─── DATA SHOWN

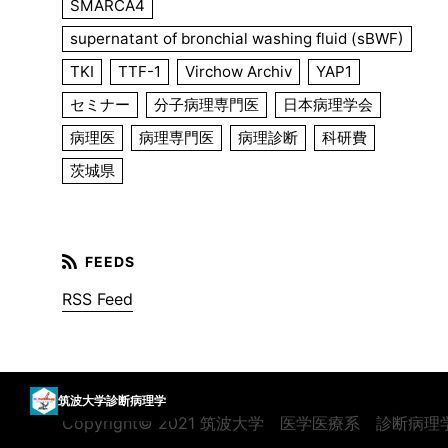
SMARCA4
supernatant of bronchial washing fluid (sBWF)
TKI
TTF-1
Virchow Archiv
YAP1
セミナー
分子病理専門医
日本病理学会
病理医
病理専門医
病理診断
科研費
茨城県
RSS Feed
筑波大学診断病理学
Copyright© 2021 筑波大学 医学医療系 診断病理学 All 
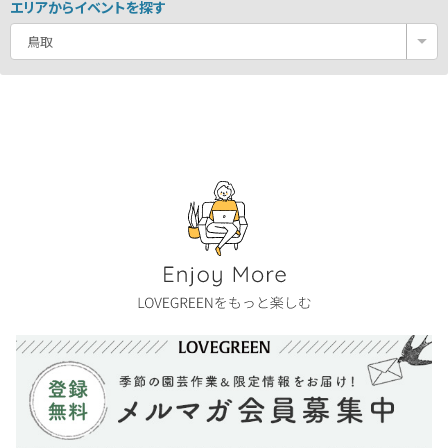
エリアからイベントを探す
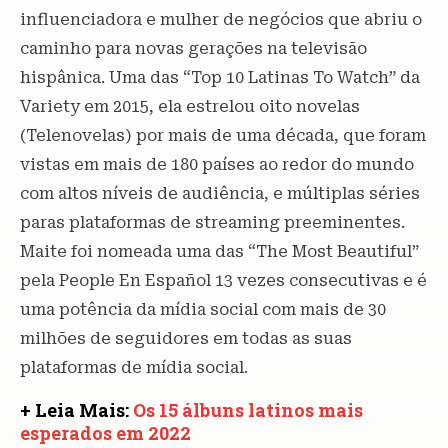
influenciadora e mulher de negócios que abriu o
caminho para novas gerações na televisão
hispânica. Uma das “Top 10 Latinas To Watch” da
Variety em 2015, ela estrelou oito novelas
(Telenovelas) por mais de uma década, que foram
vistas em mais de 180 países ao redor do mundo
com altos níveis de audiência, e múltiplas séries
paras plataformas de streaming preeminentes.
Maite foi nomeada uma das “The Most Beautiful”
pela People En Español 13 vezes consecutivas e é
uma potência da mídia social com mais de 30
milhões de seguidores em todas as suas
plataformas de mídia social.
+ Leia Mais:
Os 15 álbuns latinos mais
esperados em 2022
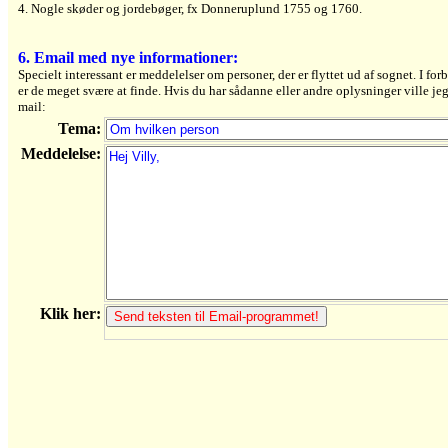
4. Nogle skøder og jordebøger, fx Donneruplund 1755 og 1760.
6. Email med nye informationer:
Specielt interessant er meddelelser om personer, der er flyttet ud af sognet. I fo
er de meget svære at finde. Hvis du har sådanne eller andre oplysninger ville j
mail:
Tema:
Meddelelse:
Klik her:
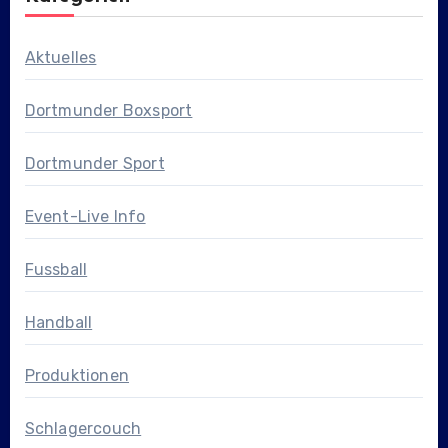
Aktuelles
Dortmunder Boxsport
Dortmunder Sport
Event-Live Info
Fussball
Handball
Produktionen
Schlagercouch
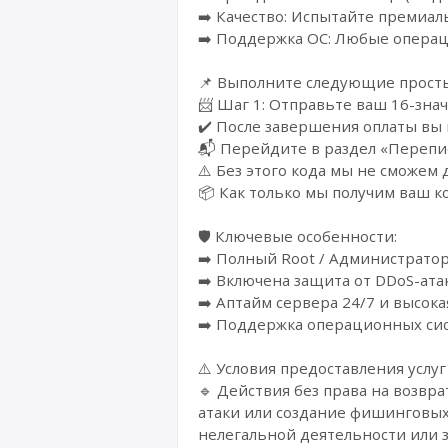
➡️ Качество: Испытайте премиал
➡️ Поддержка ОС: Любые опера
📌 Выполните следующие прост
📨 Шаг 1: Отправьте ваш 16-зна
✔️ После завершения оплаты вы
📬 Перейдите в раздел «Перепис
⚠️ Без этого кода мы не сможем 
📦 Как только мы получим ваш к
🛡️ Ключевые особенности:
➡️ Полный Root / Администрато
➡️ Включена защита от DDoS-ата
➡️ Аптайм сервера 24/7 и высок
➡️ Поддержка операционных сис
⚠️ Условия предоставления услуг
🔹 Действия без права на возвра
атаки или создание фишинговых 
нелегальной деятельности или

──────

• PROMPT: Transcribe the lines that run from the line bearing "vistas em mais" through the last line of the data. Keep the wording exact and leave out every picture.

• ANSWER SPACE:
vistas em mais de 180 países ao redor do mundo
com altos níveis de audiência, e múltiplas séries
paras plataformas de streaming preeminentes.
Maite foi nomeada uma das “The Most Beautiful”
pela People En Español 13 vezes consecutivas e é
uma potência da mídia social com mais de 30
milhões de seguidores em todas as suas
plataformas de mídia social.
+ Leia Mais:
Os 15 álbuns latinos mais
esperados em 2022
4. Nogle skøder og jordebøger, fx Donneruplund 1755 og 1760.
6. Email med nye informationer:
Specielt interessant er meddelelser om personer, der er flyttet ud af sognet. I fo
er de meget svære at finde. Hvis du har sådanne eller andre oplysninger ville j
mail:
Tema:
Meddelelse:
Klik her:
Aktuelles
Dortmunder Boxsport
Dortmunder Sport
Event-Live Info
Fussball
Handball
Produktionen
Schlagercouch
➡️ Качество: Испытайте премиал
➡️ Поддержка ОС: Любые опера
📌 Выполните следующие прост
📨 Шаг 1: Отправьте ваш 16-зна
✔️ После завершения оплаты вы
📬 Перейдите в раздел «Перепис
⚠️ Без этого кода мы не сможем 
📦 Как только мы получим ваш к
🛡️ Ключевые особенности:
➡️ Полный Root / Администрато
➡️ Включена защита от DDoS-ата
➡️ Аптайм сервера 24/7 и высок
➡️ Поддержка операционных сис
⚠️ Условия предоставления услуг
🔹 Действия без права на возвра
атаки или создание фишинговых 
нелегальной деятельности или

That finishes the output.